Se pensiamo, invece, all’idrogeno verde, il problema è dato dalla moltiplicazione delle richieste per la realizzazione di grandi impianti da fonti rinnovabili (in modo particolare, fotovoltaico) che dovrebbero fornire l’energia elettrica per produrlo.  Un fenomeno che già oggi si manifesta in maniera tumultuosa in Sardegna. Anche in questo caso abbiamo problemi legati al land grabbing, agli impatti ambientali, alla radicale trasformazione del paesaggio piegato ad una folle industrializzazione della natura. Un problema a cui non possiamo non essere sensibili, anche perché gran parte di questa energia non serve a noi sardi: è un surplus destinato a terzi.

L’idrogeno, dunque, potrebbe aver a che fare proprio con il ruolo di grande esportatrice di energia affibbiato alla Sardegna (e accettato dalla Regione), infatti, ha anche la funzione di stoccare l’energia prodotta in eccesso dalle fonti rinnovabili.

In ogni caso, l’idrogeno può assumere anche altri colori, ad esempio il grigio, nel caso venga prodotto da gas fossili.
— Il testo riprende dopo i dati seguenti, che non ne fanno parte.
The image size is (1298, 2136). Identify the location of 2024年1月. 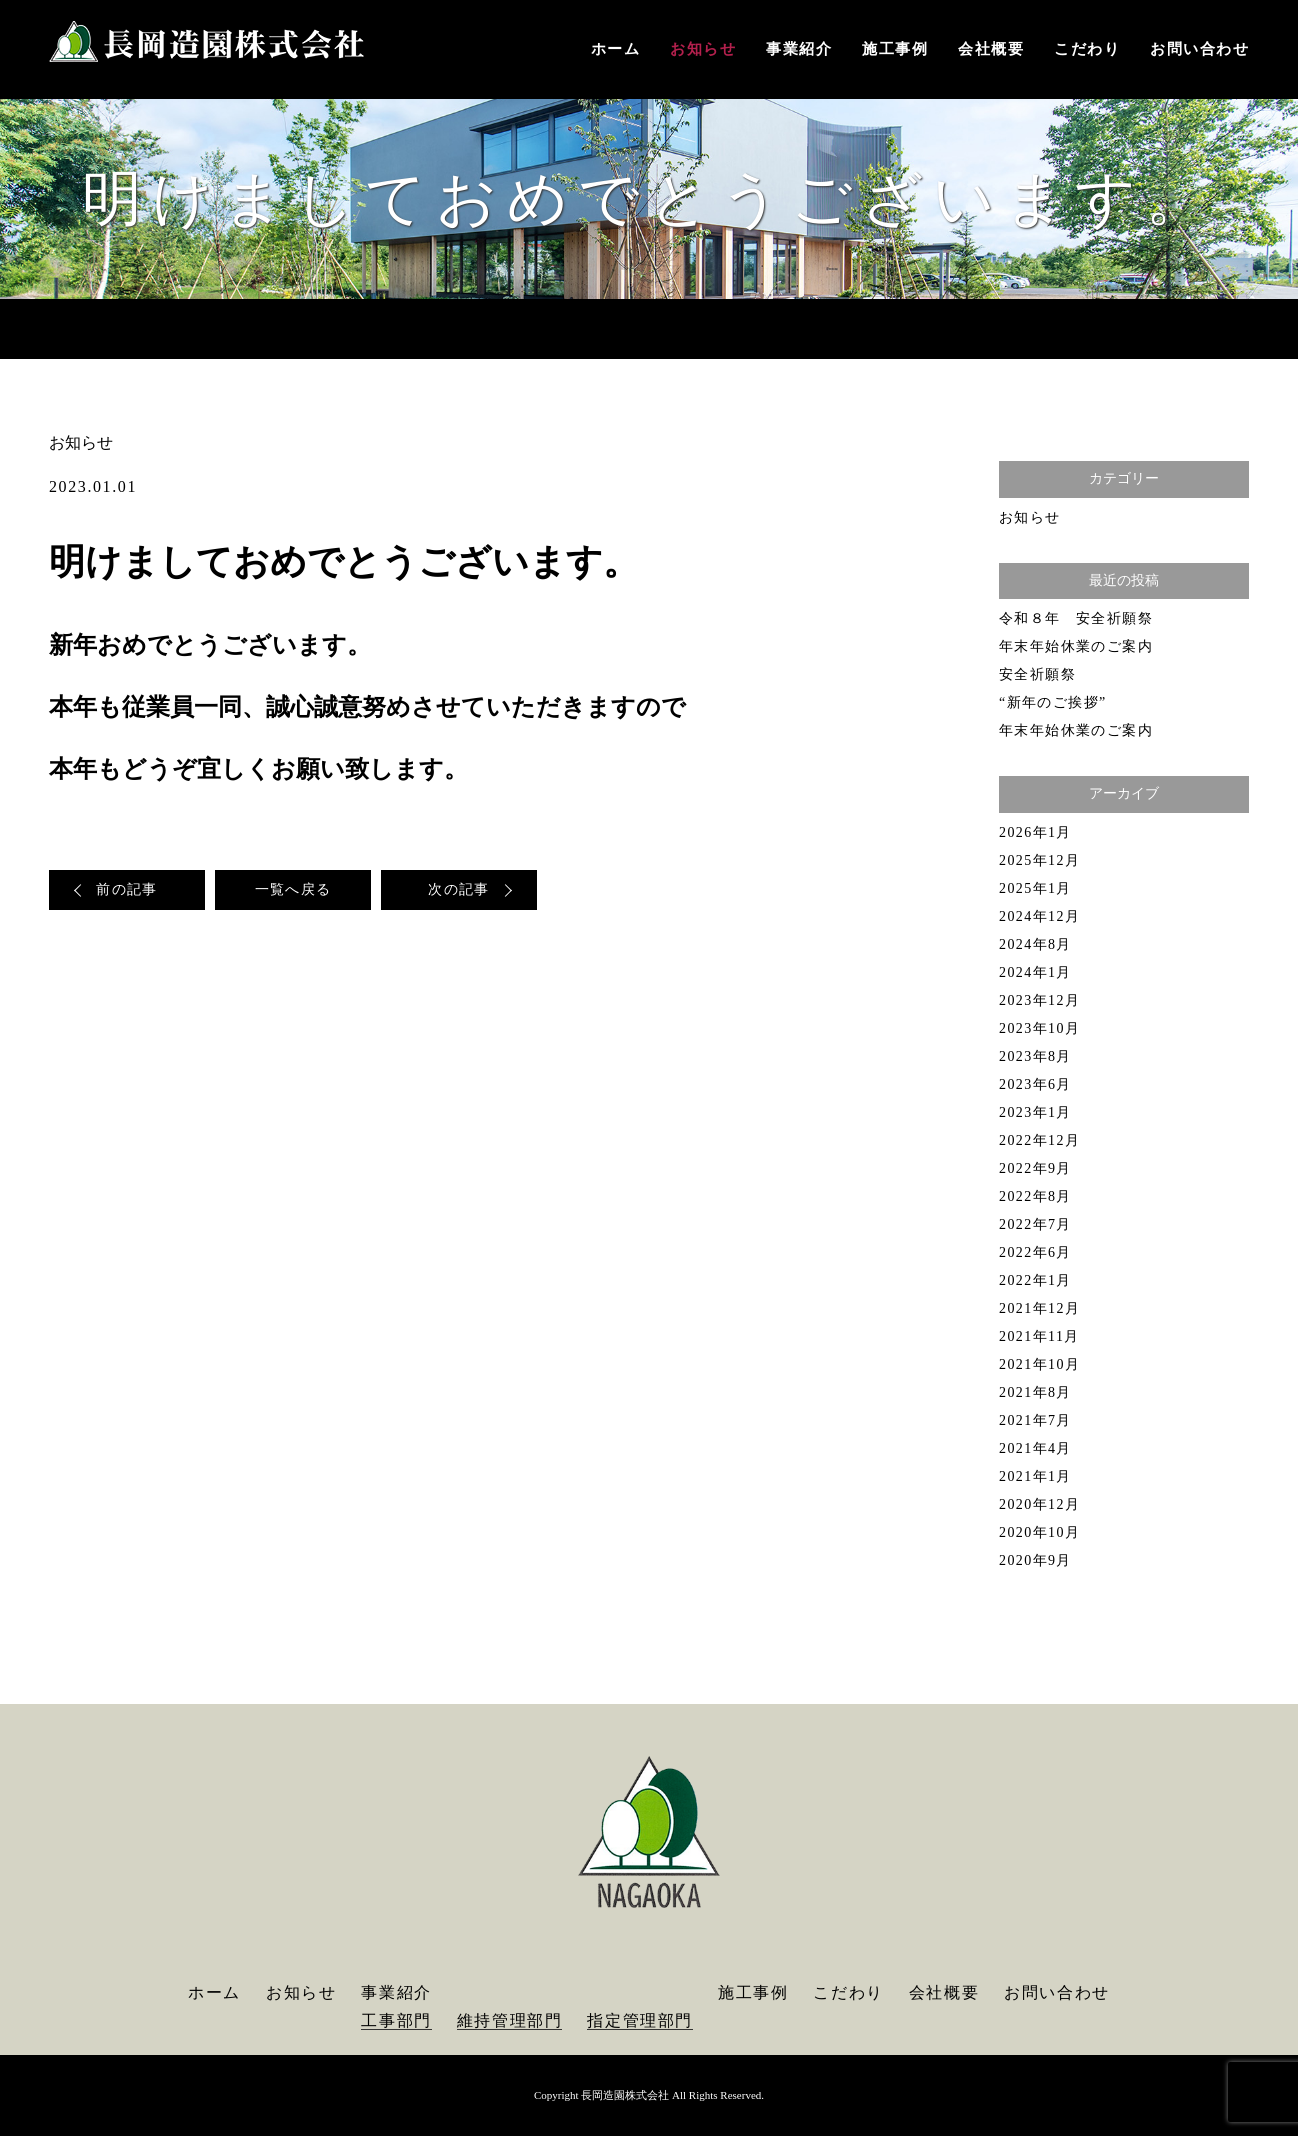
(1035, 972).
Oppure il blu, nel caso in cui le emissioni di C02 sprigionate dall’utilizzo dei fossili vengano stoccate nel sottosuolo. Una tecnologia, quest’ultima, dall’alto impatto ambientale rivelatasi fallimentare in tutto il mondo, ma che la Regione Sardegna continua a finanziare.
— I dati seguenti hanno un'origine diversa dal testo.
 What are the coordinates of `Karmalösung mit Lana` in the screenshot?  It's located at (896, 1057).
Ci dica, dunque, la Regione  per quali usi pensa di utilizzare l’idrogeno verde, precisi quanto ne serve. Chiarisca anche se intende avallare la produzione di idrogeno grigio o blu. Bisogna, in ogni caso, evidenziare come, dopo un lungo giro, si ritorni al solito punto di partenza: la rinnovata centralità dei combustibili fossili, nonostante i mantra della transizione ecologica e della sostenibilità, e l’utilizzo della Sardegna come piattaforma energetica. Sullo sfondo una Regione che, anziché programmare con raziocinio un corso energetico realmente eco-compatibile ed economicamente vantaggioso per i sardi, si concepisce come cassa di risonanza per progetti ad appannaggio di terzi. Niente di nuovo, dunque. La vera novità sarebbe una Regione che incomincia a fare gli interessi dei sardi.